Heads Up: New Crash Analyzer (minidump-stackwalk) for "Try" and Local Builds

40 views
Skip to first unread message

Alexis Beingessner

unread,
Nov 23, 2021, 2:45:08 PM11/23/21
to dev-platform
High Level Details

Bug 1741205 has just landed.

minidump-stackwalk, the tool that is used to produce a backtrace from a minidump when a test unexpectedly crashes (via mozcrash.py) has been completely rewritten in Rust. The core behaviour of the tool should be largely unchanged. It should produce basically the exact same backtraces, although I expect it will be faster and more reliable.
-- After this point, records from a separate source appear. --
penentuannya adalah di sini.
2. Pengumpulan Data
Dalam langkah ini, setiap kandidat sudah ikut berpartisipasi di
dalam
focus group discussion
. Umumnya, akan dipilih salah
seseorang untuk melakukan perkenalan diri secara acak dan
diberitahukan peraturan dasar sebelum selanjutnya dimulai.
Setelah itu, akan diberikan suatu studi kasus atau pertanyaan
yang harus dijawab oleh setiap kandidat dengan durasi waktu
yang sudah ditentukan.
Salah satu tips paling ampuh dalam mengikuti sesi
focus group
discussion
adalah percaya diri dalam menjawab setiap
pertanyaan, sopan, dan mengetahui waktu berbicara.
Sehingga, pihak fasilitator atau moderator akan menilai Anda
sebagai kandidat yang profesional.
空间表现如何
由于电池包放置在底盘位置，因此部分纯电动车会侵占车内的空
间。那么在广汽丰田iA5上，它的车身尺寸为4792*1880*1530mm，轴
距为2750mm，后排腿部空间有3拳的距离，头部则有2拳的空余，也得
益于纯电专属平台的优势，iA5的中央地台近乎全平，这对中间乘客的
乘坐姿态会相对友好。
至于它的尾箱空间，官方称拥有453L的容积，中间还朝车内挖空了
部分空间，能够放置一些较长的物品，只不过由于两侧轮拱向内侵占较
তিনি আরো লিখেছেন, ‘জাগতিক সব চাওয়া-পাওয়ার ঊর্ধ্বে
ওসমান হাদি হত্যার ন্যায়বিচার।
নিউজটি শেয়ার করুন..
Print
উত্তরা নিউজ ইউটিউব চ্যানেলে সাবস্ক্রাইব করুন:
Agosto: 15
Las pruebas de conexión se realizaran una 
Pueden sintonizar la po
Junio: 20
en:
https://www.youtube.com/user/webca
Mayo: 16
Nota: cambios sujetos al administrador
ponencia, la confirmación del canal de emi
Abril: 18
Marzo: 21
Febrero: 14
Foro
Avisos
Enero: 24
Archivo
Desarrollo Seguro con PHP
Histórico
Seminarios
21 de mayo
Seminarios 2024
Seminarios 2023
If you notice any problems, please let us know by filing a bug against "Toolkit > Crash Reporting" or by leaving a comment on Bug 174120.

Although this is ideally a non-functional change for almost everyone, this is a major step in the ongoing oxidation of our crash reporting infrastructure: this is the first deployment of rust-minidump as a replacement for breakpad's minidump processor. This same implementation will (if testing goes smoothly) become the new backend for crash-stats.mozilla.org.

Moving to rust-minidump will make it easier to maintain our crash reporting infrastructure and make improvements to it. We've already found several long-standing issues that it accidentally fixes and found that it does runs faster than the old version. And of course, moving from C++ to Rust trivially improves the security of our infrastructure. Hooray!

Perhaps more immediately interesting to some of you: rust-minidump also makes it a lot easier to be a crash-analysis power user, and is easier to build and run locally (see the last section).

Sections:
  • What is affected (and how to tell which version is being used)
  • Nitty Gritty details (how builds/tooling configs have changed)
  • New crash analysis power user features (digging deeper into minidumps)


What is affected

This tool is used to generate this kind of line in the try frontend:

PROCESS-CRASH | Last test finished | application crashed [@ static mozilla::image::SurfaceCache::ReleaseImageOnMainThread(already_AddRefed<mozilla::image::Image>, bool)]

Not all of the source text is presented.